Document structure recognition data
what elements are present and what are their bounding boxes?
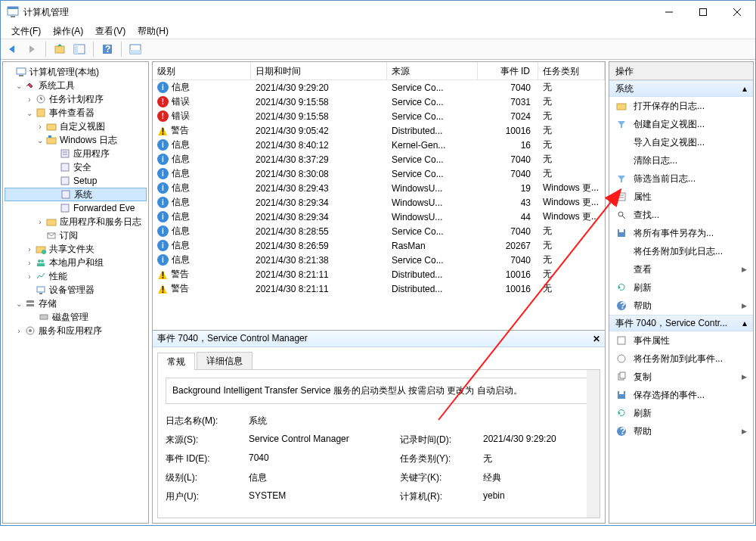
help-icon: ?: [615, 425, 627, 437]
table-row[interactable]: i信息2021/4/30 8:37:29Service Co...7040无: [153, 152, 605, 166]
tree-disk-management[interactable]: 磁盘管理: [52, 311, 88, 324]
action-filter-current-log[interactable]: 筛选当前日志...: [609, 169, 753, 188]
action-copy[interactable]: 复制▶: [609, 368, 753, 386]
action-save-all-events[interactable]: 将所有事件另存为...: [609, 224, 753, 242]
maximize-button[interactable]: [686, 2, 720, 23]
table-row[interactable]: !警告2021/4/30 8:21:11Distributed...10016无: [153, 267, 605, 281]
table-row[interactable]: i信息2021/4/30 8:29:34WindowsU...43Windows…: [153, 195, 605, 210]
tab-details[interactable]: 详细信息: [197, 352, 253, 369]
table-row[interactable]: i信息2021/4/30 8:40:12Kernel-Gen...16无: [153, 138, 605, 152]
action-group-system[interactable]: 系统▴: [609, 80, 753, 97]
show-hide-tree-button[interactable]: [71, 41, 88, 58]
svg-marker-54: [618, 121, 625, 128]
table-row[interactable]: i信息2021/4/30 8:30:08Service Co...7040无: [153, 166, 605, 181]
svg-rect-25: [48, 135, 51, 138]
info-icon: i: [157, 211, 169, 222]
action-save-selected[interactable]: 保存选择的事件...: [609, 386, 753, 404]
action-import-custom-view[interactable]: 导入自定义视图...: [609, 133, 753, 151]
menu-file[interactable]: 文件(F): [5, 23, 47, 39]
navigation-tree[interactable]: 计算机管理(本地) ⌄系统工具 ›任务计划程序 ⌄事件查看器 ›自定义视图 ⌄W…: [2, 61, 149, 524]
tree-windows-logs[interactable]: Windows 日志: [60, 134, 117, 147]
table-row[interactable]: !警告2021/4/30 9:05:42Distributed...10016无: [153, 123, 605, 138]
action-event-properties[interactable]: 事件属性: [609, 331, 753, 350]
tree-shared-folders[interactable]: 共享文件夹: [49, 243, 94, 256]
log-icon: [59, 161, 71, 173]
tree-root[interactable]: 计算机管理(本地): [29, 66, 99, 79]
action-group-event[interactable]: 事件 7040，Service Contr...▴: [609, 315, 753, 331]
tree-app-service-logs[interactable]: 应用程序和服务日志: [60, 216, 141, 229]
detail-close-button[interactable]: ✕: [593, 334, 600, 344]
col-eventid[interactable]: 事件 ID: [478, 62, 538, 79]
svg-rect-26: [61, 150, 69, 157]
close-button[interactable]: [720, 2, 754, 23]
tree-custom-views[interactable]: 自定义视图: [60, 120, 105, 133]
tree-security[interactable]: 安全: [73, 161, 91, 174]
forward-button[interactable]: [23, 41, 40, 58]
lbl-source: 来源(S):: [166, 434, 249, 446]
info-icon: i: [157, 82, 169, 93]
tree-task-scheduler[interactable]: 任务计划程序: [49, 93, 104, 106]
tab-general[interactable]: 常规: [157, 353, 195, 370]
table-row[interactable]: !错误2021/4/30 9:15:58Service Co...7024无: [153, 109, 605, 123]
tree-forwarded[interactable]: Forwarded Eve: [73, 203, 135, 213]
app-icon: [7, 6, 19, 18]
tree-application[interactable]: 应用程序: [73, 148, 110, 160]
table-row[interactable]: !警告2021/4/30 8:21:11Distributed...10016无: [153, 281, 605, 296]
up-button[interactable]: [51, 41, 68, 58]
tree-services-apps[interactable]: 服务和应用程序: [39, 325, 102, 337]
tree-device-manager[interactable]: 设备管理器: [49, 284, 94, 297]
action-create-custom-view[interactable]: 创建自定义视图...: [609, 115, 753, 133]
properties-icon: [615, 191, 627, 203]
event-list-header: 级别 日期和时间 来源 事件 ID 任务类别: [153, 62, 605, 80]
table-row[interactable]: i信息2021/4/30 8:28:55Service Co...7040无: [153, 224, 605, 238]
tree-storage[interactable]: 存储: [39, 297, 57, 310]
action-refresh-2[interactable]: 刷新: [609, 404, 753, 422]
tree-system[interactable]: 系统: [74, 188, 92, 201]
action-view[interactable]: 查看▶: [609, 260, 753, 278]
detail-scrollbar[interactable]: [587, 370, 600, 518]
col-category[interactable]: 任务类别: [538, 62, 605, 79]
col-level[interactable]: 级别: [153, 62, 251, 79]
action-attach-task-log[interactable]: 将任务附加到此日志...: [609, 242, 753, 260]
col-source[interactable]: 来源: [387, 62, 478, 79]
disk-icon: [38, 311, 50, 323]
table-row[interactable]: i信息2021/4/30 8:29:43WindowsU...19Windows…: [153, 181, 605, 195]
event-list[interactable]: i信息2021/4/30 9:29:20Service Co...7040无!错…: [153, 80, 605, 330]
action-open-saved-log[interactable]: 打开保存的日志...: [609, 97, 753, 115]
table-row[interactable]: i信息2021/4/30 8:21:38Service Co...7040无: [153, 253, 605, 267]
menu-action[interactable]: 操作(A): [47, 23, 89, 39]
back-button[interactable]: [4, 41, 20, 58]
tree-local-users[interactable]: 本地用户和组: [49, 257, 104, 269]
svg-point-36: [42, 250, 46, 254]
col-datetime[interactable]: 日期和时间: [251, 62, 387, 79]
winlogs-icon: [45, 134, 57, 146]
action-refresh[interactable]: 刷新: [609, 278, 753, 297]
action-clear-log[interactable]: 清除日志...: [609, 151, 753, 169]
minimize-button[interactable]: [652, 2, 686, 23]
log-icon: [59, 148, 71, 160]
tree-event-viewer[interactable]: 事件查看器: [49, 107, 94, 120]
svg-point-67: [618, 355, 625, 362]
table-row[interactable]: !错误2021/4/30 9:15:58Service Co...7031无: [153, 95, 605, 109]
table-row[interactable]: i信息2021/4/30 9:29:20Service Co...7040无: [153, 80, 605, 95]
action-find[interactable]: 查找...: [609, 206, 753, 224]
val-level: 信息: [249, 471, 400, 484]
panel-button[interactable]: [127, 41, 144, 58]
menu-help[interactable]: 帮助(H): [132, 23, 175, 39]
tree-system-tools[interactable]: 系统工具: [39, 79, 75, 92]
menu-view[interactable]: 查看(V): [89, 23, 132, 39]
tree-setup[interactable]: Setup: [73, 176, 97, 186]
help-button[interactable]: ?: [99, 41, 116, 58]
tree-subscribe[interactable]: 订阅: [60, 229, 78, 242]
svg-text:!: !: [162, 126, 165, 136]
action-help-2[interactable]: ?帮助▶: [609, 422, 753, 440]
detail-title: 事件 7040，Service Control Manager: [157, 332, 308, 345]
tree-performance[interactable]: 性能: [49, 270, 67, 283]
action-help[interactable]: ?帮助▶: [609, 297, 753, 315]
action-properties[interactable]: 属性: [609, 188, 753, 206]
info-icon: i: [157, 168, 169, 179]
table-row[interactable]: i信息2021/4/30 8:26:59RasMan20267无: [153, 238, 605, 253]
actions-header: 操作: [609, 62, 753, 80]
action-attach-task-event[interactable]: 将任务附加到此事件...: [609, 350, 753, 368]
table-row[interactable]: i信息2021/4/30 8:29:34WindowsU...44Windows…: [153, 210, 605, 224]
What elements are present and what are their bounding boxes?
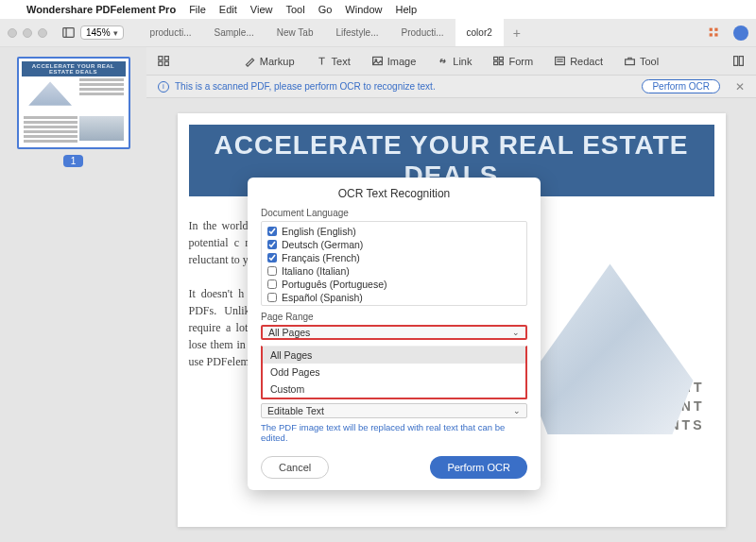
cb-italian[interactable]: [267, 266, 277, 276]
svg-rect-20: [734, 57, 738, 66]
lang-option-portuguese[interactable]: Português (Portuguese): [267, 278, 521, 291]
app-name[interactable]: Wondershare PDFelement Pro: [26, 4, 176, 15]
tab-2[interactable]: New Tab: [266, 19, 325, 46]
perform-ocr-bar-button[interactable]: Perform OCR: [642, 79, 720, 93]
thumbnails-view-icon[interactable]: [158, 55, 170, 67]
chevron-down-icon: ⌄: [512, 328, 520, 337]
thumb-hero-text: ACCELERATE YOUR REAL ESTATE DEALS: [22, 61, 126, 76]
redact-icon: [554, 55, 566, 67]
cb-french[interactable]: [267, 253, 277, 263]
svg-rect-4: [710, 33, 713, 36]
dialog-title: OCR Text Recognition: [261, 187, 527, 200]
document-tabs: producti... Sample... New Tab Lifestyle.…: [139, 19, 702, 46]
cb-english[interactable]: [267, 227, 277, 236]
lang-option-german[interactable]: Deutsch (German): [267, 238, 521, 251]
svg-rect-7: [164, 57, 168, 60]
close-window-button[interactable]: [8, 28, 17, 38]
tab-0[interactable]: producti...: [139, 19, 203, 46]
language-listbox[interactable]: English (English) Deutsch (German) Franç…: [261, 221, 527, 306]
ocr-notice-text: This is a scanned PDF, please perform OC…: [175, 81, 436, 92]
thumbnail-sidebar: ACCELERATE YOUR REAL ESTATE DEALS 1: [0, 47, 146, 542]
tool-tool[interactable]: Tool: [624, 55, 659, 67]
language-label: Document Language: [261, 208, 527, 218]
link-icon: [437, 55, 449, 67]
svg-rect-2: [710, 28, 713, 31]
page-range-select[interactable]: All Pages ⌄: [261, 325, 527, 340]
svg-rect-15: [500, 61, 504, 64]
cb-german[interactable]: [267, 240, 277, 249]
tab-5[interactable]: color2: [455, 19, 504, 46]
cb-portuguese[interactable]: [267, 279, 277, 289]
toolbox-icon: [624, 55, 636, 67]
image-icon: [371, 55, 384, 67]
tab-4[interactable]: Producti...: [390, 19, 455, 46]
tool-markup[interactable]: Markup: [244, 55, 295, 67]
svg-rect-12: [494, 57, 498, 59]
editor-toolbar: Markup Text Image Link Form Redact Tool: [146, 47, 756, 76]
tab-3[interactable]: Lifestyle...: [324, 19, 389, 46]
tool-image[interactable]: Image: [371, 55, 417, 67]
perform-ocr-button[interactable]: Perform OCR: [430, 456, 527, 479]
text-icon: [316, 55, 328, 67]
tool-form[interactable]: Form: [492, 55, 533, 67]
range-option-custom[interactable]: Custom: [263, 381, 525, 398]
cb-spanish[interactable]: [267, 293, 277, 302]
svg-rect-21: [739, 57, 743, 66]
svg-rect-8: [159, 61, 163, 65]
tab-1[interactable]: Sample...: [203, 19, 266, 46]
svg-rect-14: [494, 61, 498, 64]
svg-rect-6: [159, 57, 163, 60]
zoom-select[interactable]: 145%▾: [80, 25, 124, 40]
sidebar-toggle-icon[interactable]: [62, 26, 75, 39]
output-type-select[interactable]: Editable Text ⌄: [261, 403, 527, 418]
lang-option-english[interactable]: English (English): [267, 225, 521, 238]
svg-rect-3: [714, 28, 717, 31]
output-type-value: Editable Text: [267, 405, 324, 416]
ocr-dialog: OCR Text Recognition Document Language E…: [248, 178, 541, 490]
menu-view[interactable]: View: [250, 4, 273, 15]
tool-text[interactable]: Text: [316, 55, 351, 67]
info-icon: i: [158, 81, 169, 93]
svg-rect-19: [626, 59, 635, 65]
svg-rect-5: [714, 33, 717, 36]
chevron-down-icon: ⌄: [513, 406, 521, 415]
close-notice-button[interactable]: ✕: [735, 80, 745, 93]
minimize-window-button[interactable]: [23, 28, 32, 38]
lang-option-italian[interactable]: Italiano (Italian): [267, 264, 521, 278]
cancel-button[interactable]: Cancel: [261, 456, 329, 479]
chevron-down-icon: ▾: [113, 28, 118, 38]
tool-redact[interactable]: Redact: [554, 55, 603, 67]
maximize-window-button[interactable]: [38, 28, 47, 38]
user-avatar[interactable]: [733, 25, 748, 41]
page-range-value: All Pages: [268, 327, 310, 338]
window-frame: 145%▾ producti... Sample... New Tab Life…: [0, 19, 756, 542]
menu-file[interactable]: File: [189, 4, 206, 15]
svg-rect-9: [164, 61, 168, 65]
lang-option-spanish[interactable]: Español (Spanish): [267, 291, 521, 304]
app-grid-icon[interactable]: [708, 26, 720, 39]
window-titlebar: 145%▾ producti... Sample... New Tab Life…: [0, 19, 756, 47]
form-icon: [492, 55, 505, 67]
page-range-dropdown: All Pages Odd Pages Custom: [261, 346, 527, 399]
markup-icon: [244, 55, 256, 67]
tool-link[interactable]: Link: [437, 55, 472, 67]
svg-rect-16: [556, 57, 565, 64]
menu-tool[interactable]: Tool: [285, 4, 304, 15]
macos-menubar: Wondershare PDFelement Pro File Edit Vie…: [0, 0, 756, 19]
new-tab-button[interactable]: +: [504, 19, 530, 46]
range-option-all[interactable]: All Pages: [263, 347, 525, 364]
menu-help[interactable]: Help: [395, 4, 417, 15]
page-thumbnail-1[interactable]: ACCELERATE YOUR REAL ESTATE DEALS: [17, 57, 130, 149]
page-range-label: Page Range: [261, 312, 527, 322]
lang-option-french[interactable]: Français (French): [267, 251, 521, 264]
page-display-icon[interactable]: [732, 55, 745, 67]
menu-edit[interactable]: Edit: [219, 4, 237, 15]
page-number-badge: 1: [63, 155, 84, 167]
traffic-lights: [8, 28, 47, 38]
menu-go[interactable]: Go: [318, 4, 333, 15]
svg-rect-0: [63, 28, 74, 38]
output-note: The PDF image text will be replaced with…: [261, 422, 527, 443]
range-option-odd[interactable]: Odd Pages: [263, 364, 525, 381]
zoom-value: 145%: [86, 27, 111, 38]
menu-window[interactable]: Window: [345, 4, 382, 15]
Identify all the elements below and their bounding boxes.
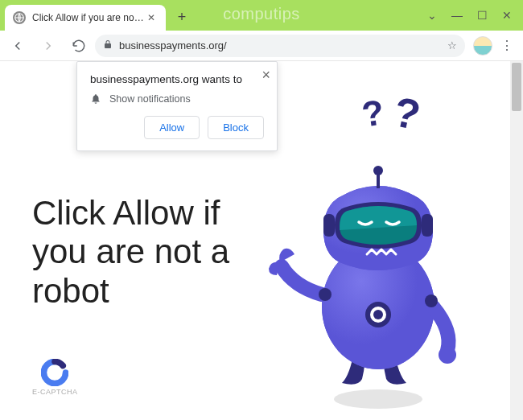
block-button[interactable]: Block (208, 116, 264, 139)
tab-title: Click Allow if you are not a robot (32, 12, 145, 23)
close-icon[interactable]: × (262, 67, 270, 84)
star-icon[interactable]: ☆ (447, 39, 457, 51)
hero-line-2: you are not a (32, 233, 229, 271)
robot-icon (266, 134, 475, 415)
scrollbar-thumb[interactable] (512, 63, 521, 111)
url-input[interactable]: businesspayments.org/ ☆ (95, 35, 465, 57)
tabs-area: Click Allow if you are not a robot ✕ + (0, 0, 416, 31)
notification-permission-dialog: × businesspayments.org wants to Show not… (76, 61, 278, 151)
svg-point-8 (319, 288, 332, 301)
question-mark-icon: ? (360, 92, 387, 134)
watermark-text: computips (223, 5, 300, 23)
svg-rect-13 (323, 214, 335, 237)
browser-tab[interactable]: Click Allow if you are not a robot ✕ (5, 5, 166, 31)
minimize-icon[interactable]: — (451, 9, 463, 22)
address-bar: businesspayments.org/ ☆ ⋮ (0, 31, 523, 61)
hero-line-1: Click Allow if (32, 194, 229, 233)
close-icon[interactable]: ✕ (145, 11, 158, 24)
window-title-bar: Click Allow if you are not a robot ✕ + c… (0, 0, 523, 31)
nav-buttons (6, 35, 90, 57)
close-window-icon[interactable]: ✕ (502, 9, 512, 22)
permission-actions: Allow Block (90, 116, 264, 139)
dropdown-icon[interactable]: ⌄ (427, 9, 437, 22)
svg-point-6 (373, 310, 383, 319)
bell-icon (90, 93, 101, 105)
captcha-badge: E-CAPTCHA (32, 359, 78, 396)
robot-illustration: ? ? (266, 93, 475, 415)
hero-text: Click Allow if you are not a robot (32, 194, 229, 311)
permission-row: Show notifications (90, 93, 264, 105)
maximize-icon[interactable]: ☐ (477, 9, 488, 22)
addr-bar-right: ⋮ (470, 36, 517, 56)
menu-icon[interactable]: ⋮ (500, 38, 513, 53)
captcha-label: E-CAPTCHA (32, 388, 78, 396)
permission-notification-label: Show notifications (109, 93, 191, 105)
svg-point-7 (439, 346, 456, 364)
svg-rect-14 (422, 214, 433, 237)
allow-button[interactable]: Allow (144, 116, 200, 139)
captcha-icon (41, 359, 68, 386)
reload-button[interactable] (68, 35, 90, 57)
forward-button[interactable] (37, 35, 60, 57)
question-mark-icon: ? (389, 87, 425, 139)
svg-point-9 (425, 294, 438, 307)
hero-line-3: robot (32, 272, 229, 311)
svg-point-12 (373, 166, 383, 175)
window-controls: ⌄ — ☐ ✕ (416, 0, 523, 31)
new-tab-button[interactable]: + (171, 6, 193, 28)
url-text: businesspayments.org/ (119, 39, 441, 51)
page-viewport: Click Allow if you are not a robot E-CAP… (0, 61, 523, 420)
lock-icon (103, 39, 113, 52)
permission-site-label: businesspayments.org wants to (90, 73, 264, 85)
avatar[interactable] (473, 36, 492, 56)
back-button[interactable] (6, 35, 29, 57)
svg-point-1 (334, 389, 422, 409)
globe-icon (13, 11, 26, 24)
scrollbar[interactable] (510, 61, 523, 420)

• [Brief]
Please state how many lines of the records hold the word "Allow", and write nothing but that number.

• [Result]
9